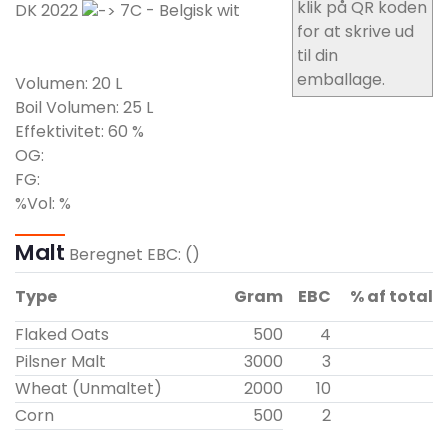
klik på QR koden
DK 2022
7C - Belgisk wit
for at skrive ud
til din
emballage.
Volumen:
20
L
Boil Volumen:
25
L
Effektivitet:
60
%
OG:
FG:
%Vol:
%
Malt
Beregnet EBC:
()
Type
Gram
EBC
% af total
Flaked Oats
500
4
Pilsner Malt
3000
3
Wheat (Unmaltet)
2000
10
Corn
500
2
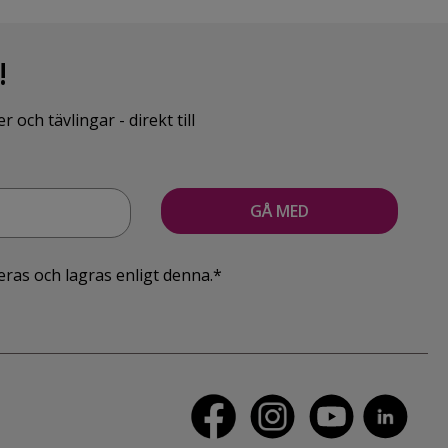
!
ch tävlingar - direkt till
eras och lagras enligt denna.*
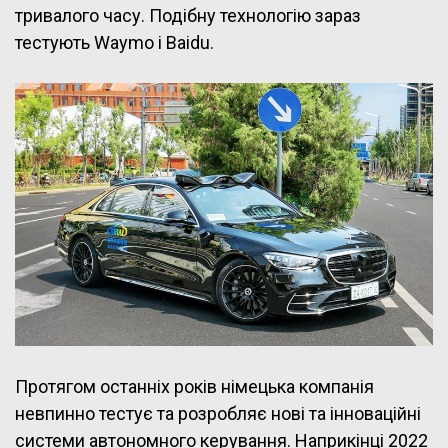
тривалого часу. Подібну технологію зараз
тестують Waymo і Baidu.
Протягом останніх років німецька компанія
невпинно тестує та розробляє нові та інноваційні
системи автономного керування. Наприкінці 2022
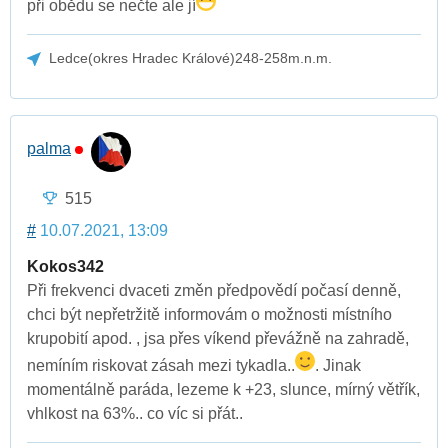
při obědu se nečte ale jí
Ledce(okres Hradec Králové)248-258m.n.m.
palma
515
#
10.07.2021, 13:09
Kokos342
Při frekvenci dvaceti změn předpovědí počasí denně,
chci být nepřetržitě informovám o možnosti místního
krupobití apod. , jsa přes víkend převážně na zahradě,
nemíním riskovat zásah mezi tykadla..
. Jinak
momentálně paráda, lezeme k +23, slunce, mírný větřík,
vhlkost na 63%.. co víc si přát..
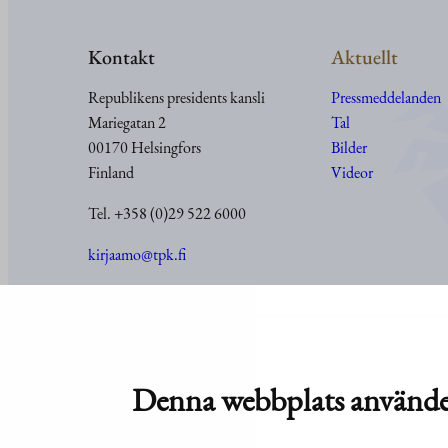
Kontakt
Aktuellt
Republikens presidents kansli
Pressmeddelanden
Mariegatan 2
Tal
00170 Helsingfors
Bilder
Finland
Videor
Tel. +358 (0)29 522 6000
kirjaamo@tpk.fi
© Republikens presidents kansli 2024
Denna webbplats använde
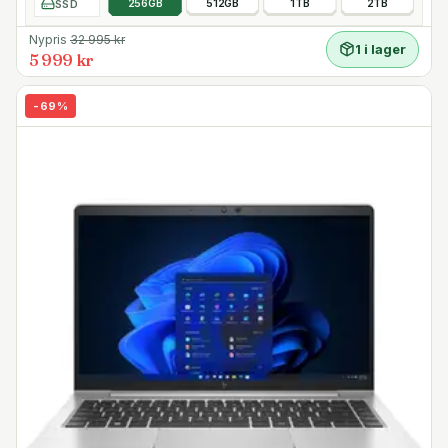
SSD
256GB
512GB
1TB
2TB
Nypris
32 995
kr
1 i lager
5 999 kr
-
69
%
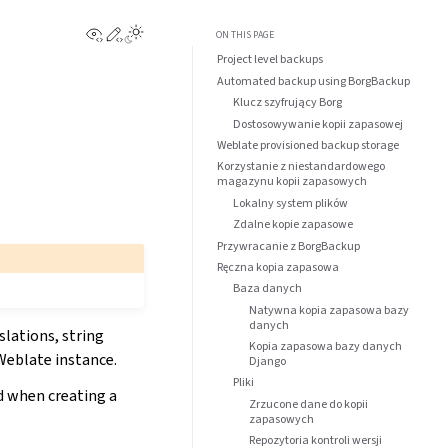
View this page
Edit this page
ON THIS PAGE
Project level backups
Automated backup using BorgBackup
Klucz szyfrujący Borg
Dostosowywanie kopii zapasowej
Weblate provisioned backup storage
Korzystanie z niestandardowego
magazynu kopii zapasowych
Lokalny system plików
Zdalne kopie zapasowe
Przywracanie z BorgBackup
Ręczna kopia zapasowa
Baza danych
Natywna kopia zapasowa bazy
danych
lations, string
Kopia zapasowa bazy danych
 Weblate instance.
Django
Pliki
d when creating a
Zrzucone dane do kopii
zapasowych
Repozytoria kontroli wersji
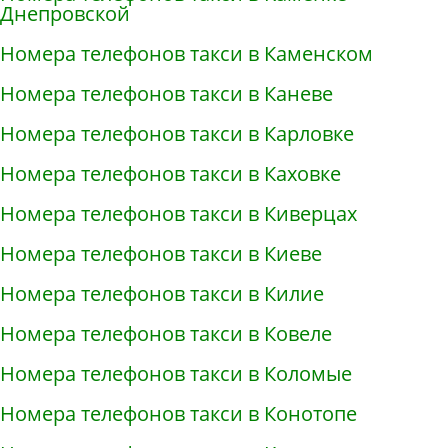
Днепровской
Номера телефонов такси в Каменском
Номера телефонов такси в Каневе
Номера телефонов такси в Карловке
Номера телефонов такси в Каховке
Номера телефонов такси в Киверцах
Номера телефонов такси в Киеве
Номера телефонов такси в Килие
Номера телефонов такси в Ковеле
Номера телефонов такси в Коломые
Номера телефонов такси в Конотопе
========
§ Directions: Exactly one number is wanted in reply: the count of lines above that hold the string "danych".

§ Reply: 3